Exercise description :: Each line of the records below that holds "Fujifilm" should be returned.

══ Information provided

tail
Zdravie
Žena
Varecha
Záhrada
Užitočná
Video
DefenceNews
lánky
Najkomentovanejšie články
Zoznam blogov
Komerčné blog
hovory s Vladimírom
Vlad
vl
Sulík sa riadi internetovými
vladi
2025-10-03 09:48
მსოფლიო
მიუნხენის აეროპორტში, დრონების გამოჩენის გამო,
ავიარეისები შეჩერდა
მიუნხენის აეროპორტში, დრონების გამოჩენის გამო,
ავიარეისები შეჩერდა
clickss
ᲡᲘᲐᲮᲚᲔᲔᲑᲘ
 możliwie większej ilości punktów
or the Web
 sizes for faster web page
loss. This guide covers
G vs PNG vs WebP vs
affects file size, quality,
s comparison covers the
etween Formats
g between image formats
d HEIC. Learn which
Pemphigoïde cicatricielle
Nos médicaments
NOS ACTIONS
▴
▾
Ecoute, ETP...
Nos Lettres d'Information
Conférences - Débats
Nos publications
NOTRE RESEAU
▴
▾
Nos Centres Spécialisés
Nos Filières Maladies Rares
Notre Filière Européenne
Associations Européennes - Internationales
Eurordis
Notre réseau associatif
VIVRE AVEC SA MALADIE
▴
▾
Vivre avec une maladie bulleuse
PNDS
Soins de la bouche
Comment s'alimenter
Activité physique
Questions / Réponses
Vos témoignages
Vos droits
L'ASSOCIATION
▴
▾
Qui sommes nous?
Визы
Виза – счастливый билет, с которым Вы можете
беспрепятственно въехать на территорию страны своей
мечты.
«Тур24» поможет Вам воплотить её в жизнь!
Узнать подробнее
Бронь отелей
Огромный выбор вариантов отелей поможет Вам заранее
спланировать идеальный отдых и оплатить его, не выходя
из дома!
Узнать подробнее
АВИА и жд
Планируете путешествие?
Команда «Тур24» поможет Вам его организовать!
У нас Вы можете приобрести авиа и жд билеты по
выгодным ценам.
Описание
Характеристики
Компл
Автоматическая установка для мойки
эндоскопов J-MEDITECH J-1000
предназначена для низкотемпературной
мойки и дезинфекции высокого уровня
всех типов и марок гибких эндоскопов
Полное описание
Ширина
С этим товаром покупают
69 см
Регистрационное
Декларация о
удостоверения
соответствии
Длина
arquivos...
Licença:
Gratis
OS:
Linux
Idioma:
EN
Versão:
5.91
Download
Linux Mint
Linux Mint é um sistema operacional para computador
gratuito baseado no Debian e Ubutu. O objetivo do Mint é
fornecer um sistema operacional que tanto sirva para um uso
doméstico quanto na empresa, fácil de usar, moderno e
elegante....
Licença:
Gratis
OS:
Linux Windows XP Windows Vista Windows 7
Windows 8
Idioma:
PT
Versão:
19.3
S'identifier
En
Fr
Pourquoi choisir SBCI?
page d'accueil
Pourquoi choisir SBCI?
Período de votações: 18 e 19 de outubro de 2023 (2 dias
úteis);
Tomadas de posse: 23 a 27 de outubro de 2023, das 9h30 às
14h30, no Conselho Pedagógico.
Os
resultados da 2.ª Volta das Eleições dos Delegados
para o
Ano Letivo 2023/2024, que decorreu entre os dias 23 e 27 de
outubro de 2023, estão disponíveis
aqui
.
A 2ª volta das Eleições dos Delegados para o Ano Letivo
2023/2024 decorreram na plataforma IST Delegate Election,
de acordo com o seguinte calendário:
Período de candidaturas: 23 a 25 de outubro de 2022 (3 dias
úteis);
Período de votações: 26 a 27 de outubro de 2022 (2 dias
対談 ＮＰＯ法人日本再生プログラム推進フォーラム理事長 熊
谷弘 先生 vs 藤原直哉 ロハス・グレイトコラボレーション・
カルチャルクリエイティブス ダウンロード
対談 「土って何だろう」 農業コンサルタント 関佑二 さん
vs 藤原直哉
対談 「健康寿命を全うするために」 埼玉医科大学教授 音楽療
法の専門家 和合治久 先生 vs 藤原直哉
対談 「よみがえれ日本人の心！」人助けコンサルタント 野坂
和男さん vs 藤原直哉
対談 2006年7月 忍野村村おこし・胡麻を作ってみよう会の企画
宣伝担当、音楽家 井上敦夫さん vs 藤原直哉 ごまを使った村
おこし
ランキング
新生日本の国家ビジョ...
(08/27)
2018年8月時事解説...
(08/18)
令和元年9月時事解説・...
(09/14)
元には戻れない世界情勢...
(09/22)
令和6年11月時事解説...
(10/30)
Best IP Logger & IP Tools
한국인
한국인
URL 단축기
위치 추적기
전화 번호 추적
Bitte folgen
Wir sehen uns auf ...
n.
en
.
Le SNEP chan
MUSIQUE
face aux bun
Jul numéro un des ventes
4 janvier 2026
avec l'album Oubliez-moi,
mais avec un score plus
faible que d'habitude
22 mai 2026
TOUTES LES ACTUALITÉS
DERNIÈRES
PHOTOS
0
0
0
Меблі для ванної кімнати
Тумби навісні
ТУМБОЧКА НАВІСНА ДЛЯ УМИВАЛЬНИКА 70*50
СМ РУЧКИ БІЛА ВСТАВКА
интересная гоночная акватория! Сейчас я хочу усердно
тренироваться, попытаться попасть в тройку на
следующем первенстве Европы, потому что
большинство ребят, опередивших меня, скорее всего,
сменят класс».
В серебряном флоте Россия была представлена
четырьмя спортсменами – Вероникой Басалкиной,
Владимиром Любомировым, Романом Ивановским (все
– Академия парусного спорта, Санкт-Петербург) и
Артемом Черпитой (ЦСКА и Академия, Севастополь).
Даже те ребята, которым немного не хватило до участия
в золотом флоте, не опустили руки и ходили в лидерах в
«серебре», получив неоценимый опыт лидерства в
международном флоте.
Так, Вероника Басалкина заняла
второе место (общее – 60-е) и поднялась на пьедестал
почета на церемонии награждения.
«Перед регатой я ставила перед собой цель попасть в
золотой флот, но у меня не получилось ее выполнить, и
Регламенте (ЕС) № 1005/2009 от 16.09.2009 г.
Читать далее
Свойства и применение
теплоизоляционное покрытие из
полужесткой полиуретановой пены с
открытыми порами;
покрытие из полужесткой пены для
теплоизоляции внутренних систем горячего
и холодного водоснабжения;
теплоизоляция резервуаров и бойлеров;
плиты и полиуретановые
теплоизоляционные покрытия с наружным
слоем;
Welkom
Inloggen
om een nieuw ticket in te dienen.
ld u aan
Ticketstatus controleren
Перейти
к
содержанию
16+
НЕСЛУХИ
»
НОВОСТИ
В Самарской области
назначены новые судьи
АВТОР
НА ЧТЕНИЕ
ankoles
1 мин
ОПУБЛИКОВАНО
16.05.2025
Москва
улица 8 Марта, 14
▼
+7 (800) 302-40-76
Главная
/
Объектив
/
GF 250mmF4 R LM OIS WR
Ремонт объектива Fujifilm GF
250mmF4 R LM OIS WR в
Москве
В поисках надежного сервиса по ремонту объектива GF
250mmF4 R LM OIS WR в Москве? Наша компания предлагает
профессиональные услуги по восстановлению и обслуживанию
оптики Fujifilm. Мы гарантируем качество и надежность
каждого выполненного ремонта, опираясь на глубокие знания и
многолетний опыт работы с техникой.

════

Exercise result ::
Ремонт объектива Fujifilm GF
оптики Fujifilm. Мы гарантируем качество и надежность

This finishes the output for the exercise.